The chemical hardness (η) of N-methyl-C-4-methylphenyl-nitrone 1 (η = 4.16 eV) is lower than that of 2-propynamide 2 (η = 6.30 eV). Thus, the TAC N-methyl-C-4-methylphenyl-nitrone 1 is softer and more prone to electron density deformation compared with 2-propynamide 2.
The chemical hardness index (η) and electrophilicity index (ω) are indicators of a molecule’s ability to either receive or donate electrons, respectively. Conversely, the nucleophilicity index (N) indicates a molecule’s electron-donating capacity. A higher value of N implies a stronger ability to donate electrons, while a lower value of ω indicates a stronger ability to accept electrons. In the studied reaction, the higher nucleophilicity of N-methyl-C-4-methylphenyl-nitrone 1 compared with 2-propynamide 2 suggests that the former is more likely to act as a nucleophile and donate electrons.
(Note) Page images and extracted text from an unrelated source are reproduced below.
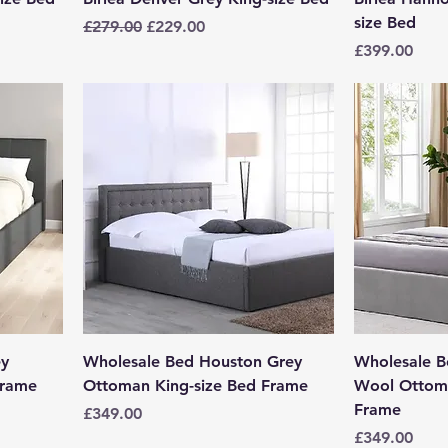
size Bed
Regular Price
Sale Price
£279.00
£229.00
Price
£399.00
ey
Wholesale Bed Houston Grey
Wholesale 
Frame
Ottoman King-size Bed Frame
Wool Ottoma
Frame
Price
£349.00
Price
£349.00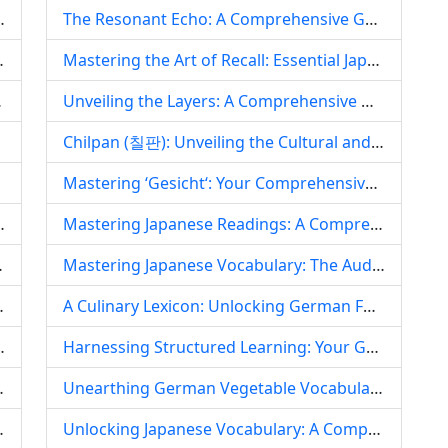
nce in a Multilingual Island Nation
The Resonant Echo: A Comprehensive Guide to German Words Ending in ‘sch‘
d Middle Eastern Hot Pot Fusion
Mastering the Art of Recall: Essential Japanese Word Markers for Superior Note-Taking and Language Learning
t and Beyond)
Unveiling the Layers: A Comprehensive Guide to Korean Phonetics and Its Pronunciation Challenges
Chilpan (칠판): Unveiling the Cultural and Linguistic Layers of Korea‘s Iconic Blackboard
entity
Mastering ‘Gesicht‘: Your Comprehensive Guide to Pronunciation, Meaning, and Cultural Nuances of the German Word for Face
beat of Arabic Belly Dance
Mastering Japanese Readings: A Comprehensive Guide to Kanji, Kana, and Contextual Pronunciation
g for Language Learners
Mastering Japanese Vocabulary: The Audio-Visual Immersion Approach for Real-World Fluency
, Culture, and Islamic Thought
A Culinary Lexicon: Unlocking German Food Vocabulary and Culture
lossic Dynamics – A Linguistic Exploration
Harnessing Structured Learning: Your Guide to Mastering Japanese Vocabulary Through a Lesson-Based Approach
c Language and Culture
Unearthing German Vegetable Vocabulary: A Comprehensive Guide to Language, Culture, and Cuisine
volution, and Cultural Resonance
Unlocking Japanese Vocabulary: A Comprehensive Self-Study Guide to Effective Memorization and Retention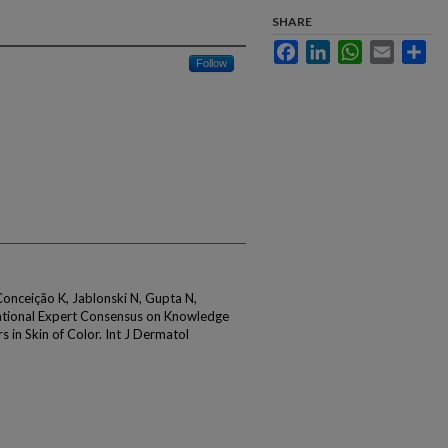
SHARE
Facebook
LinkedIn
WhatsApp
Email
Sha
Follow
onceição K, Jablonski N, Gupta N,
national Expert Consensus on Knowledge
 in Skin of Color. Int J Dermatol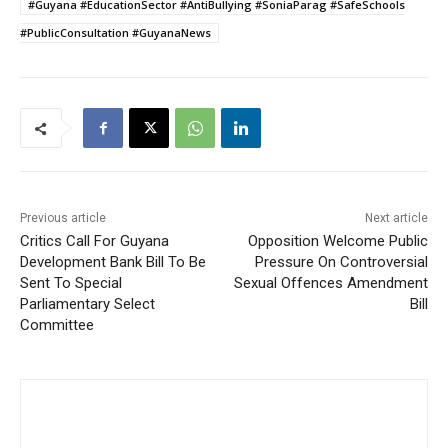
#Guyana #EducationSector #AntiBullying #SoniaParag #SafeSchools
#PublicConsultation #GuyanaNews
Previous article
Next article
Critics Call For Guyana
Opposition Welcome Public
Development Bank Bill To Be
Pressure On Controversial
Sent To Special
Sexual Offences Amendment
Parliamentary Select
Bill
Committee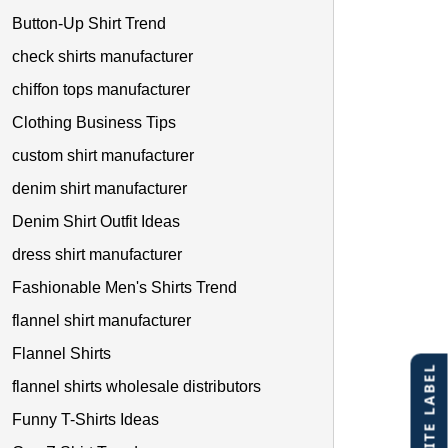
Button-Up Shirt Trend
check shirts manufacturer
chiffon tops manufacturer
Clothing Business Tips
custom shirt manufacturer
denim shirt manufacturer
Denim Shirt Outfit Ideas
dress shirt manufacturer
Fashionable Men's Shirts Trend
flannel shirt manufacturer
Flannel Shirts
flannel shirts wholesale distributors
Funny T-Shirts Ideas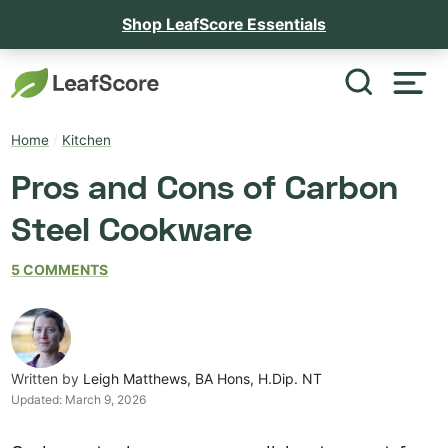
Shop LeafScore Essentials
Home
/
Kitchen
Pros and Cons of Carbon
Steel Cookware
5 COMMENTS
Written by
Leigh Matthews, BA Hons, H.Dip. NT
Updated:
March 9, 2026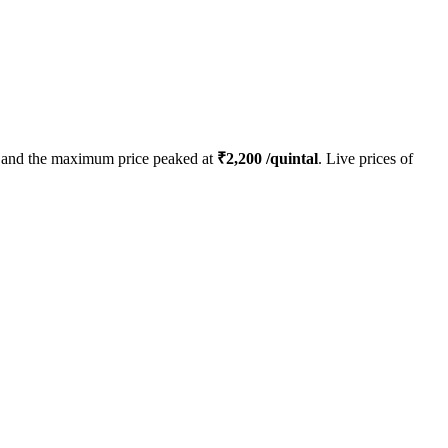
and the maximum price peaked at
₹
2,200
/quintal
. Live prices of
This implies that the reaction may proceed through a nucleophilic addition mechanism, where the nucleophile attacks the electrophilic site of the other reactant.
Overall, the CDFT indices are a valuable source of information regarding the electronic properties and reactivity of these reactants. This information can be utilized to predict the reaction mechanism and kinetics with precision.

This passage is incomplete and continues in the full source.